Recommended upgrade path:

| Current Version | Action |
| --- | --- |
| 2.50.5 or older | Upgrade to **2.51.0** first, verify cluster health, then upgrade to 3.0+ |
| 2.51.0 | Upgrade directly to 3.0+ |

To check your current NVCA version:

```bash
kubectl get nvcfbackend -n nvca-operator
```

The `VERSION` column shows the currently deployed NVCA version.
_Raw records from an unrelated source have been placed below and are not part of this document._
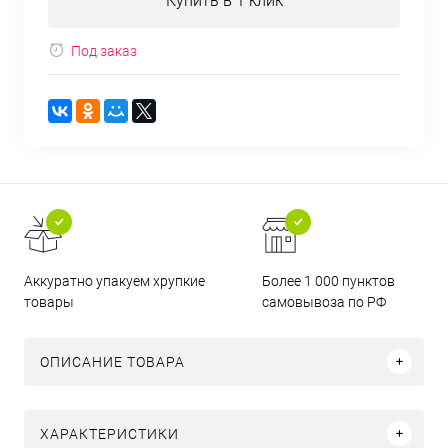
Купить в 1 клик
Под заказ
Аккуратно упакуем хрупкие
Более 1 000 пунктов
товары
самовывоза по РФ
ОПИСАНИЕ ТОВАРА
ХАРАКТЕРИСТИКИ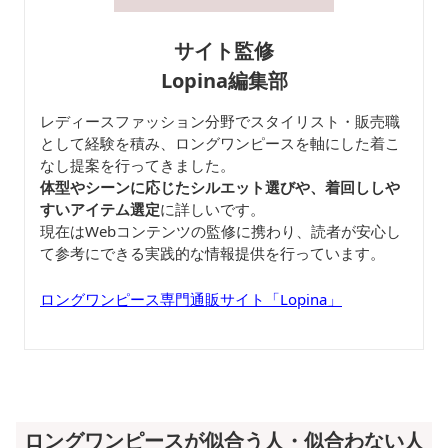
サイト監修
Lopina編集部
レディースファッション分野でスタイリスト・販売職
として経験を積み、ロングワンピースを軸にした着こ
なし提案を行ってきました。
体型やシーンに応じたシルエット選びや、着回ししや
すいアイテム選定
に詳しいです。
現在はWebコンテンツの監修に携わり、読者が安心し
て参考にできる実践的な情報提供を行っています。
ロングワンピース専門通販サイト「Lopina」
ロングワンピースが似合う人・似合わない人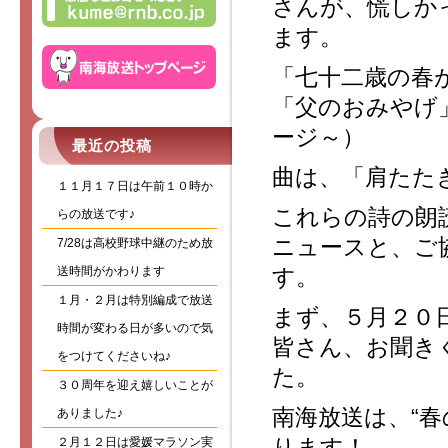
さんが、慌しか
ます。
「七十二歳の春
「父のおみやげ
ージ～）
最近の投稿
曲は、「肩たた
１１月１７日は午前１０時か
これらの詩の朗
らの放送です♪
ニュースと、ご
7/28は高校野球中継のため放
送時間がかわります
す。
１月・２月は特別編成で放送
まず、５月２０
時間が変わる日が多いので気
皆さん、お聞き
をつけてくださいね♪
た。
３０周年を迎え嬉しいことが
南海放送は、“
ありました♪
ります！
２月１２日は愛媛マラソン実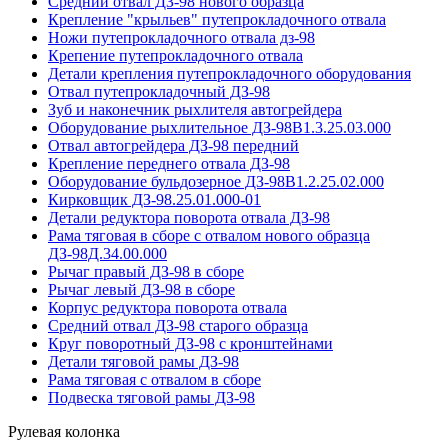
Средний отвал ДЗ-98 нового образца
Крепление "крыльев" путепрокладочного отвала
Ножи путепрокладочного отвала дз-98
Крепение путепрокладочного отвала
Детали крепления путепрокладочного оборудования
Отвал путепрокладочный ДЗ-98
Зуб и наконечник рыхлителя автогрейдера
Оборудование рыхлительное ДЗ-98В1.3.25.03.000
Отвал автогрейдера ДЗ-98 передний
Крепление переднего отвала ДЗ-98
Оборудование бульдозерное ДЗ-98В1.2.25.02.000
Кирковщик ДЗ-98.25.01.000-01
Детали редуктора поворота отвала ДЗ-98
Рама тяговая в сборе с отвалом нового образца
ДЗ-98Д.34.00.000
Рычаг правый ДЗ-98 в сборе
Рычаг левый ДЗ-98 в сборе
Корпус редуктора поворота отвала
Средний отвал ДЗ-98 старого образца
Круг поворотный ДЗ-98 с кронштейнами
Детали тяговой рамы ДЗ-98
Рама тяговая с отвалом в сборе
Подвеска тяговой рамы ДЗ-98
Рулевая колонка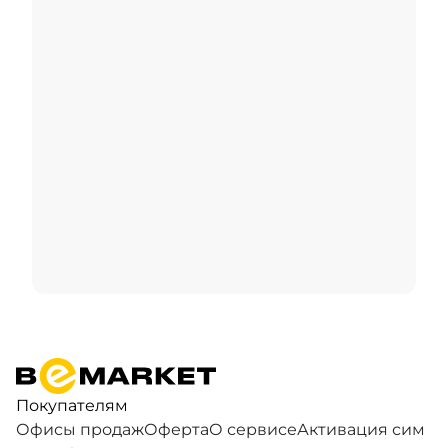
Покупателям
Офисы продаж
Оферта
О сервисе
Активация сим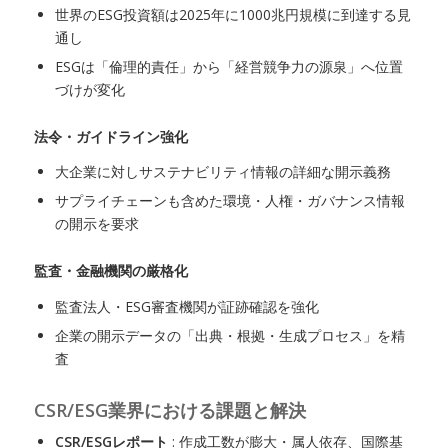
世界のESG投資額は2025年に1000兆円規模に到達する見
通し
ESGは「倫理的責任」から「経営競争力の源泉」へ位置
づけが変化
法令・ガイドライン強化
大企業に対しサステナビリティ情報の詳細な開示義務
サプライチェーンも含めた環境・人権・ガバナンス情報
の開示を要求
監査・金融機関の厳格化
監査法人・ESG審査機関が証跡確認を強化
企業の開示データの「出典・根拠・生成プロセス」を精
査
CSR/ESG業界における課題と解決
CSR/ESGレポート
: 作成工数が膨大・属人依存、国際基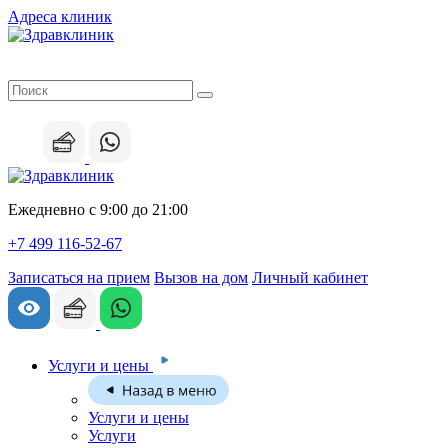
Адреса клиник
Ежедневно с 9:00 до 21:00
+7 499 116-52-67
Записаться на прием
Вызов на дом
Личный кабинет
Услуги и цены
Услуги и цены
Услуги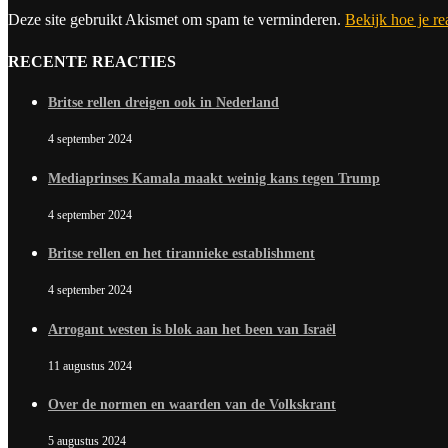
Deze site gebruikt Akismet om spam te verminderen.
Bekijk hoe je r
RECENTE REACTIES
Britse rellen dreigen ook in Nederland
4 september 2024
Mediaprinses Kamala maakt weinig kans tegen Trump
4 september 2024
Britse rellen en het tirannieke establishment
4 september 2024
Arrogant westen is blok aan het been van Israël
11 augustus 2024
Over de normen en waarden van de Volkskrant
5 augustus 2024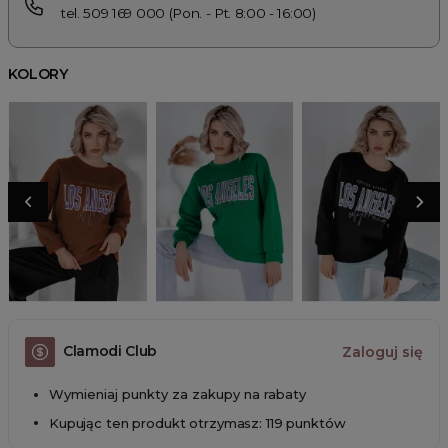
tel. 509 169 000 (Pon. - Pt. 8:00 - 16:00)
KOLORY
Clamodi Club
Zaloguj się
Wymieniaj punkty za zakupy na rabaty
Kupując ten produkt otrzymasz: 119 punktów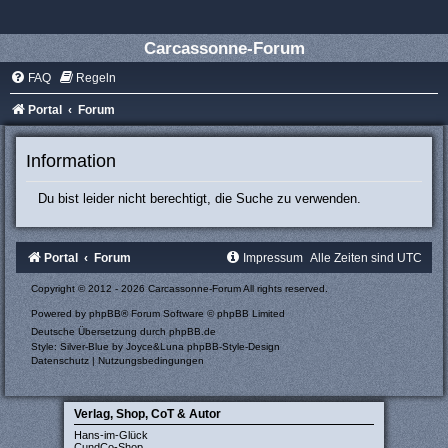
Carcassonne-Forum
FAQ
Regeln
Portal
Forum
Information
Du bist leider nicht berechtigt, die Suche zu verwenden.
Portal
Forum
Impressum
Alle Zeiten sind
UTC
Copyright © 2012 - 2026 Carcassonne-Forum All rights reserved.
Powered by
phpBB
® Forum Software © phpBB Limited
Deutsche Übersetzung durch
phpBB.de
Style: Silver-Blue by Joyce&Luna
phpBB-Style-Design
Datenschutz
|
Nutzungsbedingungen
Verlag, Shop, CoT & Autor
Hans-im-Glück
CundCo-Shop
To upgrade the NVCA operator:

```bash
helm upgrade nvca-operator -n nvca-operator \
  --reuse-values \
  --wait \
  "${CHART_URL}" \
  --username='$oauthtoken' \
  --password="$(helm get values -n nvca-operator nvca-operator -o json | jq -r '.ngcConfig.serviceKey')" \
  --set helmManaged.nvcaVersion="2.51.0"
```

After upgrading to 2.51.0, verify the cluster is healthy before proceeding to 3.x:

```bash
kubectl get nvcfbackend -n nvca-operator
# Verify VERSION shows 2.51.0 and HEALTH shows healthy
```

</Warning>

### Considerations

- The NVIDIA Cluster Agent currently only supports caching if the cluster is enabled with `StorageClass` configurations. If the "Caching Support" capability is enabled, the agent will make the best effort by attempting to detect storage during deployments and fall back on non-cached workflows.
- Each function and task requires several infrastructure containers be deployed alongside workload containers. These infrastructure containers collectively need 6 CPU cores and 8 Gi of system memory to execute. Each GPU node must have at least this many resources, ideally significantly more for workload resource usage.